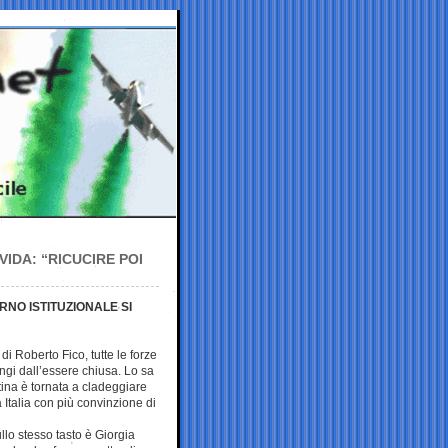
VIDA: “RICUCIRE POI
RNO ISTITUZIONALE SI
di Roberto Fico, tutte le forze
ngi dall’essere chiusa. Lo sa
tina è tornata a cladeggiare
Italia con più convinzione di
llo stesso tasto è Giorgia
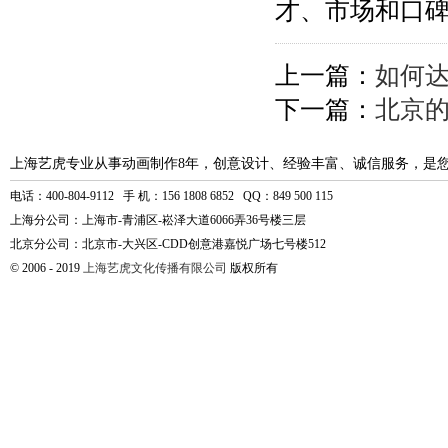
才、市场和口
上一篇：
如何达
下一篇：
北京
上海艺虎专业从事动画制作8年，创意设计、经验丰富、诚信服务，是
电话：400-804-9112 手 机：156 1808 6852 QQ：849 500 115
上海分公司：上海市-青浦区-崧泽大道6066弄36号楼三层
北京分公司：北京市-大兴区-CDD创意港嘉悦广场七号楼512
© 2006 - 2019
上海艺虎文化传播有限公司
版权所有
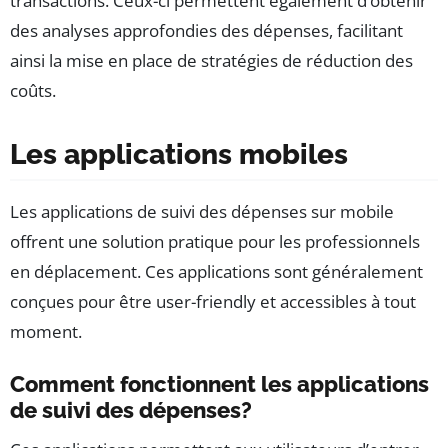
transactions. Ceux-ci permettent également d’obtenir
des analyses approfondies des dépenses, facilitant
ainsi la mise en place de stratégies de réduction des
coûts.
Les applications mobiles
Les applications de suivi des dépenses sur mobile
offrent une solution pratique pour les professionnels
en déplacement. Ces applications sont généralement
conçues pour être user-friendly et accessibles à tout
moment.
Comment fonctionnent les applications
de suivi des dépenses?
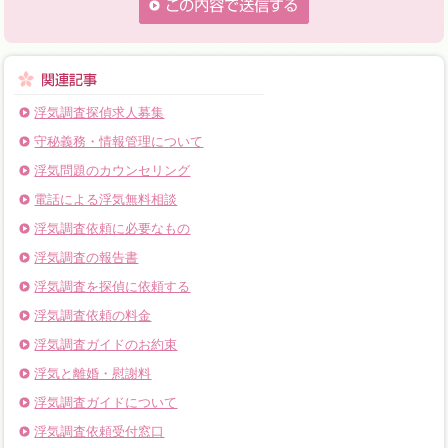
浮気調査探偵求人募集
守秘義務・情報管理について
浮気問題のカウンセリング
電話による浮気無料相談
浮気調査依頼に必要なもの
浮気調査の報告書
浮気調査を探偵に依頼する
浮気調査依頼の料金
浮気調査ガイドのお約束
浮気と離婚・慰謝料
浮気調査ガイドについて
浮気調査依頼受付窓口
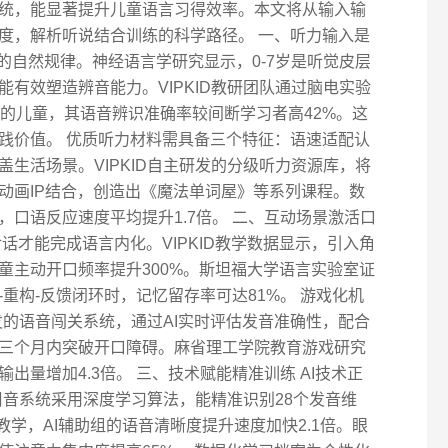
统，能显著提升儿童语言习得效率。本文将从输入输
度，解析听说结合训练的科学路径。 一、听力输入是
说的自然规律。神经语言学研究显示，0-7岁是听觉皮层
有效塑造辨音能力。VIPKID教研团队通过脑电实验
入的儿童，其语音辨识准确率较间断学习者高42%。这
践价值。 优质听力材料需具备三个特征：语速适配认
生活场景。VIPKID自主研发的分级听力资源库，将
动画IP结合，创造出《魔法单词屋》等系列课程。数
口语反应速度平均提升1.7倍。 二、互动场景激活口
话才能完成语言内化。VIPKID教学数据显示，引入角
童主动开口频率提升300%。斯坦福大学语言实验室证
重构-反馈闭环时，记忆留存率可达81%。 游戏化机
开发的语音闯关系统，通过AI实时评估发音准确性，配合
在三个月内突破开口障碍。麻省理工学院教育游戏研究
出量增加4.3倍。 三、技术赋能精准训练 AI技术正
能纠音系统采用深度学习算法，能精准识别28个发音维
教学，AI辅助组的语音清晰度提升速度加快2.1倍。眼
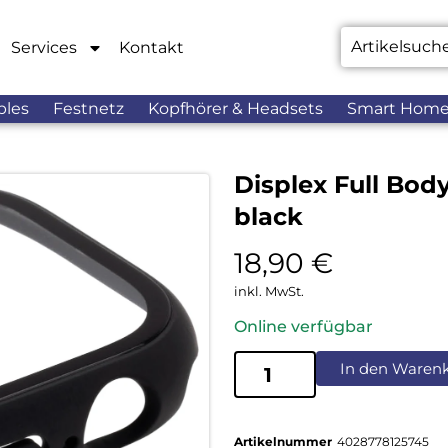
Services
Kontakt
bles
Festnetz
Kopfhörer & Headsets
Smart Hom
Displex Full Bod
black
18,90
€
inkl. MwSt.
Online verfügbar
In den Waren
Artikelnummer
4028778125745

-- -- --

Required action:
Exclude the pictures from the copy. Retype exactly the lines running from the one containing "出量增加4.3倍。 三、技术赋能精准训练 AI技术正" through the last line of the listing.

Answer space:
出量增加4.3倍。 三、技术赋能精准训练 AI技术正
能纠音系统采用深度学习算法，能精准识别28个发音维
教学，AI辅助组的语音清晰度提升速度加快2.1倍。眼
Services
Kontakt
bles
Festnetz
Kopfhörer & Headsets
Smart Hom
Displex Full Bod
black
18,90
€
inkl. MwSt.
Online verfügbar
In den Waren
Artikelnummer
4028778125745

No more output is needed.